What went wrong? A few obvious things. Instead of Ted‘s reliable marquee name Mark Wahlberg, as the guy whose best friend was a toy bear with an R-rated mouth, MacFarlane made himself the star for his first visible leading movie role. A Million Ways to Die received mostly negative reviews from the critics, and a poor “B” rating from the CinemaScore survey of early attendees. But MacFarlane’s main crime? He dared to make a Western.
(READ: Corliss’s review of A Million Ways to Die in the West)
Throughout the movies’ golden age, the Western enriched Hollywood financially and artistically. But in the 1970s, the genre lost its audience appeal to fantasy films of the Star Wars stripe, which told more or less the same story — elemental animosities leading to an armed showdown — but at a faster tempo, and in outer space. The spectacle of men in kerchief and boots hanging around a seedy 19th-century town waiting to shoot or be shot suddenly seemed painfully slow.
Directors still love Westerns, and when they’ve won their patrons’ trust with a big hit, they often use that favor to make one. But Westerns often carry high production budgets; and this quintessentially American genre doesn’t often attract moviegoers abroad, where the box-office gravy is. Of Westerns released in the past decade, the one unqualified success is Quentin Tarantino’s Django Unchained. Made for about $100 million, it earned $425.4 million worldwide, 62% of that coming from foreign markets. The Coen brothers’ True Grit remake was a domestic hit ($171.2 million) that tanked internationally ($81 million), but the movie cost less than $40 million to produce, so we’ll call that a success, too. After that, the results are mixed to bad.
(READ: Is the Movie Western Too Tough to Die?)

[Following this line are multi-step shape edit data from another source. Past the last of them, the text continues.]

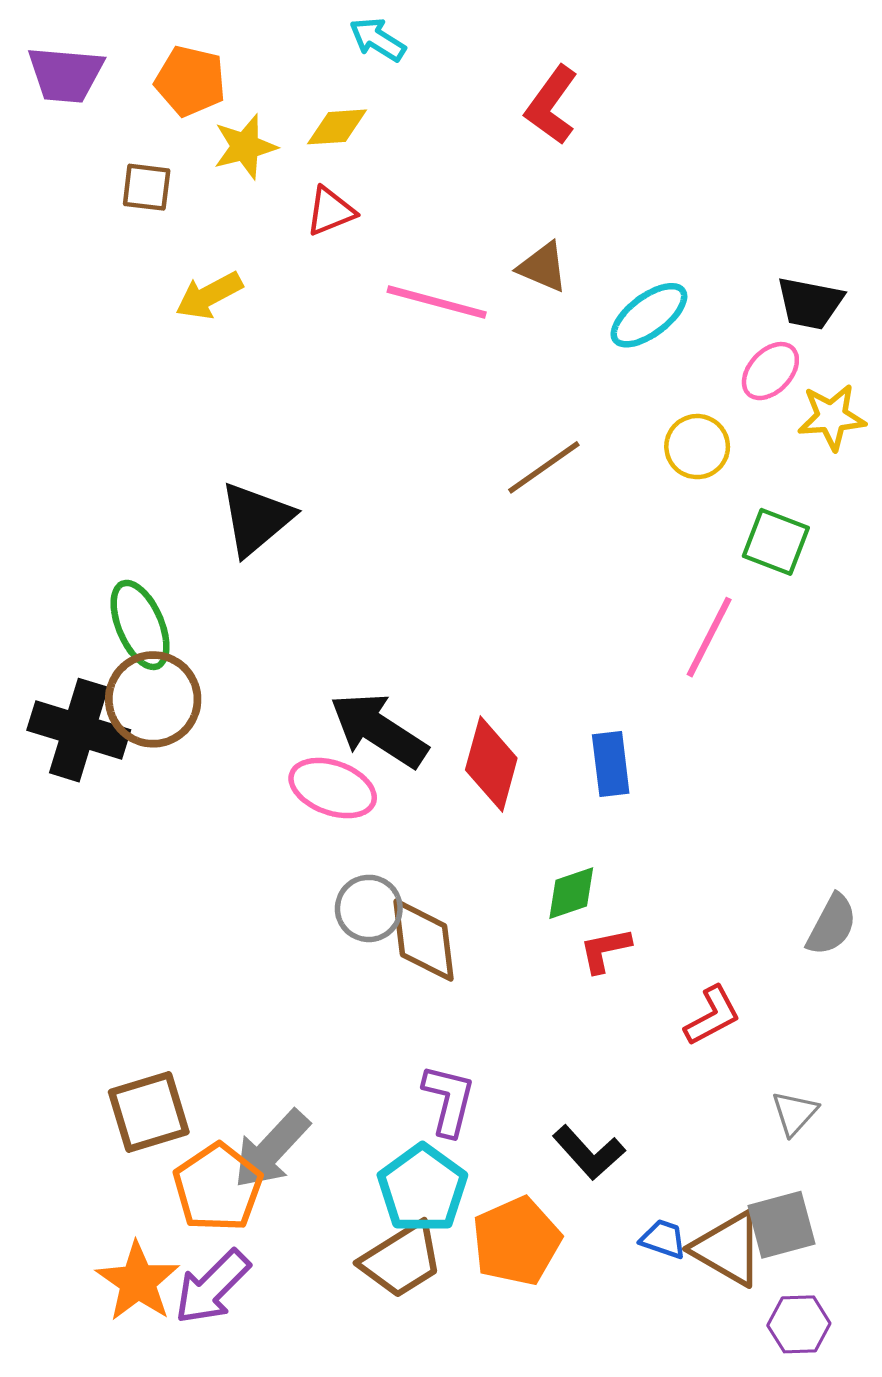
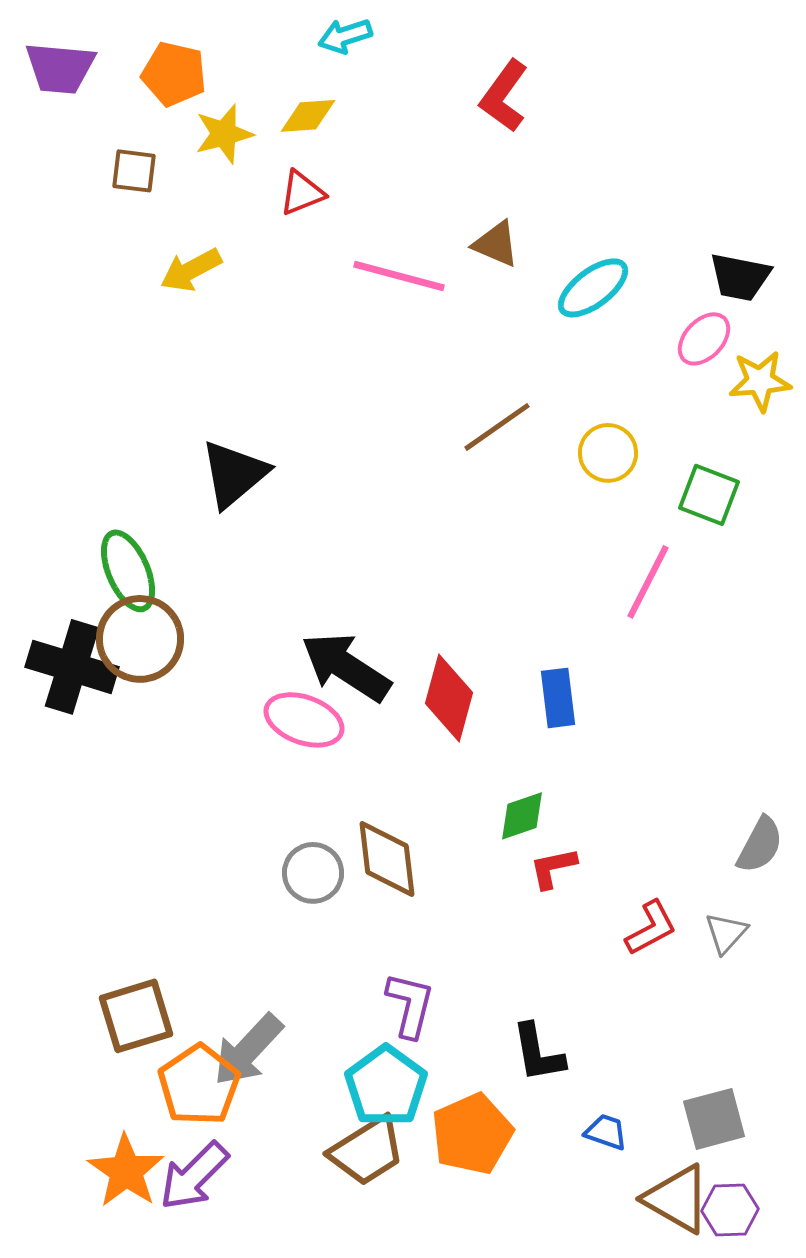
cyan arrow: (378, 39) -> (345, 36), turned -50
yellow circle: (697, 447) -> (608, 453), moved
gray circle: (369, 908) -> (313, 873), moved
gray triangle: (795, 1113) -> (726, 933), moved
black L-shape: (589, 1153) -> (538, 1053), turned 32
brown triangle: (728, 1249) -> (677, 1199), moved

Recent flop Westerns include Cowboys & Aliens ($163 million budget, $174.8 million worldwide gross) and Johnny Depp’s The Lone Ranger ($215 million budget, $260.5 million worldwide). Keep in mind that the producing studios often spend $100 million to promote a movie, and that little more than half of its total gross comes back to them. So these movies — and The Alamo, and Depp’s animated Western Rango, and Brad Pitt’s The Assassination of Jesse James by the Coward Robert Ford — mostly spilled red ink.
If there’s an upside for MacFarlane, it’s that he spent less making A Million Ways ($40 million) than he did on Ted ($50 million). So his new movie won’t lose much money. It also, alas, won’t lure audiences back to the Western.